Items from a data source

===============

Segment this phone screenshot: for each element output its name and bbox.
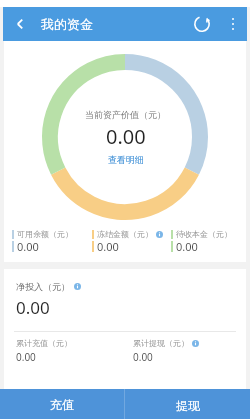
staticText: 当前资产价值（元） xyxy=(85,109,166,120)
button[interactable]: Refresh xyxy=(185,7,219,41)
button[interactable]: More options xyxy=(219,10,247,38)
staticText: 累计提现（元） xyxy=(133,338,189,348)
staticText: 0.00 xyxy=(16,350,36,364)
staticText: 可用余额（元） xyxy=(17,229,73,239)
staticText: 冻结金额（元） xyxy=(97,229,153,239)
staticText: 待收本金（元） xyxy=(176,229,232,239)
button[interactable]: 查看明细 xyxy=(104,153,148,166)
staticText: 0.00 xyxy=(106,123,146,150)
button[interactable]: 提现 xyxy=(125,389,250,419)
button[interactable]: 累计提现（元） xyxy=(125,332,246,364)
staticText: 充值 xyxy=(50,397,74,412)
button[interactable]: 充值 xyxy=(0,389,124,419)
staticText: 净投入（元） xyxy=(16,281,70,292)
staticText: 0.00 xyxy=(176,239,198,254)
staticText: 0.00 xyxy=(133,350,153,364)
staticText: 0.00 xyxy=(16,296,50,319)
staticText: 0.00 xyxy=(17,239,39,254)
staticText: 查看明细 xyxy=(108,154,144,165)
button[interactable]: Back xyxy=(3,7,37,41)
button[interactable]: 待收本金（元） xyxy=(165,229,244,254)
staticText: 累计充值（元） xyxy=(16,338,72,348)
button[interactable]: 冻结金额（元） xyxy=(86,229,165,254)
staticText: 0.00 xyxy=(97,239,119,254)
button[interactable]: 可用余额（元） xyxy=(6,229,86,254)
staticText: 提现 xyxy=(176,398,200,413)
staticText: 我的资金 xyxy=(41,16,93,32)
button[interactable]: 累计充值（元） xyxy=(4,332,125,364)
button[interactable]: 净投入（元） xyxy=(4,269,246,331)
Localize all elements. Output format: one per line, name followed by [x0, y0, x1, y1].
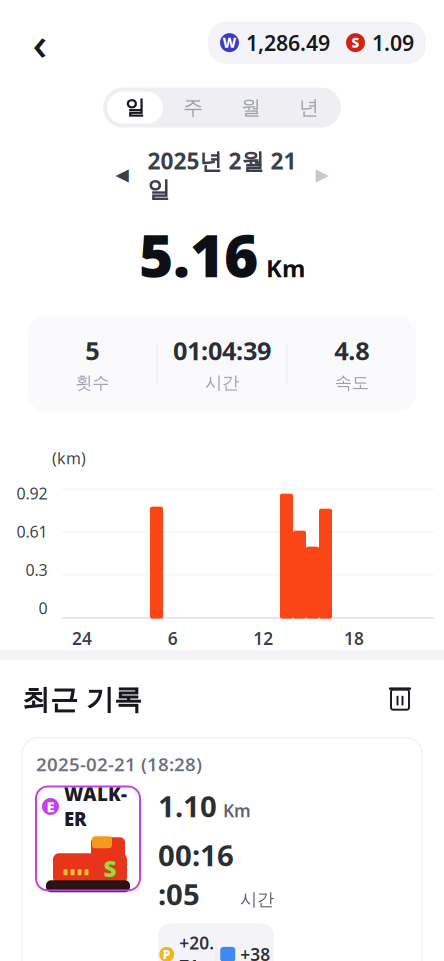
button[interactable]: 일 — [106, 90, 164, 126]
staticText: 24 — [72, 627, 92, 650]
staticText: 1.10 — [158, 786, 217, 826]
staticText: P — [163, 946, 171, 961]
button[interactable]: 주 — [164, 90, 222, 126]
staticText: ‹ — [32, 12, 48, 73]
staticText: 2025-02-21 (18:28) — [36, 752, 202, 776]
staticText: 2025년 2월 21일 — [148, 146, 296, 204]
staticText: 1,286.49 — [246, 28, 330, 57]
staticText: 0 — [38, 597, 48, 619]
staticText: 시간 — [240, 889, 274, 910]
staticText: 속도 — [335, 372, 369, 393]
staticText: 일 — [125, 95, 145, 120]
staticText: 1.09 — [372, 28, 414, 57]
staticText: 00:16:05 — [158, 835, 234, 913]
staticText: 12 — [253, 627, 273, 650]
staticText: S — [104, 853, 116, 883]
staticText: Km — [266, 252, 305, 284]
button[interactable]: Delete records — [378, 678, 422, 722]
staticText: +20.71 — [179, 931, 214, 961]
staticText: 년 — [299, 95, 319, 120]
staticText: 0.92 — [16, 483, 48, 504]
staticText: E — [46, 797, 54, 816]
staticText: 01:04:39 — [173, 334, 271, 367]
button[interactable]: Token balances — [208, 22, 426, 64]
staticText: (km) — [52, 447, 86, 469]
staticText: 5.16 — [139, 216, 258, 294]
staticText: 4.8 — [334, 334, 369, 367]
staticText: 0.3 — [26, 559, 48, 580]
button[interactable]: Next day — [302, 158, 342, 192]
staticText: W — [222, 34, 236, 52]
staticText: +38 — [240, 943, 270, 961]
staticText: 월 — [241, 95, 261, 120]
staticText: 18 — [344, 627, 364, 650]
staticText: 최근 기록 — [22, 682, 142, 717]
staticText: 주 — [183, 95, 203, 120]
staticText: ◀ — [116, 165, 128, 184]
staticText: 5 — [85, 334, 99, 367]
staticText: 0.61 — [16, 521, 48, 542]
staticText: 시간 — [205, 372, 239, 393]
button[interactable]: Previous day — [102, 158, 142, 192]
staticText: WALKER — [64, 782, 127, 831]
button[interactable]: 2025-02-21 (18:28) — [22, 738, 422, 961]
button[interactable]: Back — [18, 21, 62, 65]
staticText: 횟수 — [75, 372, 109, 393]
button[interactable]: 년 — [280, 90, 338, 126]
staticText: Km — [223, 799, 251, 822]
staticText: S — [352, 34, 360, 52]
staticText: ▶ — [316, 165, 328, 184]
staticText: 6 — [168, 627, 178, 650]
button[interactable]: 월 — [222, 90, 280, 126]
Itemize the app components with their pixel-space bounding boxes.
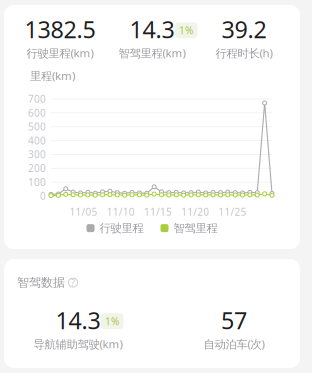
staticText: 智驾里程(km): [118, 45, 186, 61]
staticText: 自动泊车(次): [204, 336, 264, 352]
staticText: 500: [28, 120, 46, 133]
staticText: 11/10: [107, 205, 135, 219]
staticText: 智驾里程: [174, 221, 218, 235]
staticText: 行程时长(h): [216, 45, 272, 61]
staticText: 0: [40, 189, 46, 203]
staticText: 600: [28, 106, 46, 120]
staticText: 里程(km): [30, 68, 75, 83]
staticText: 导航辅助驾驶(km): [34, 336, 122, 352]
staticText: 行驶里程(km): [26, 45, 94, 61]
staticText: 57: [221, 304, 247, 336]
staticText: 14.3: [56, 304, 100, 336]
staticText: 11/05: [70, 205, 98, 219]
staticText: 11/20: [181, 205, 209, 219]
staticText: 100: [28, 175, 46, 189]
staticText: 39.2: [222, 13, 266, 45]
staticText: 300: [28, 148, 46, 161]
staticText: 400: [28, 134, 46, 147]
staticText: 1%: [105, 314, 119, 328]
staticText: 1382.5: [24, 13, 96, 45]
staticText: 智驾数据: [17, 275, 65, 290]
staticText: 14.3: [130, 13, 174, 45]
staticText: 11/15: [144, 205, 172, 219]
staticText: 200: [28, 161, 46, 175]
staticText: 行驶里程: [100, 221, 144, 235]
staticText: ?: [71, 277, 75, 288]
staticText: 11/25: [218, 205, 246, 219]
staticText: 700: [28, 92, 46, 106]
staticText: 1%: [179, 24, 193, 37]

===============

■ **Your objective**: All that is required is the number of lines in the data above that contain the word "智驾里程".

■ **Written solution**: 2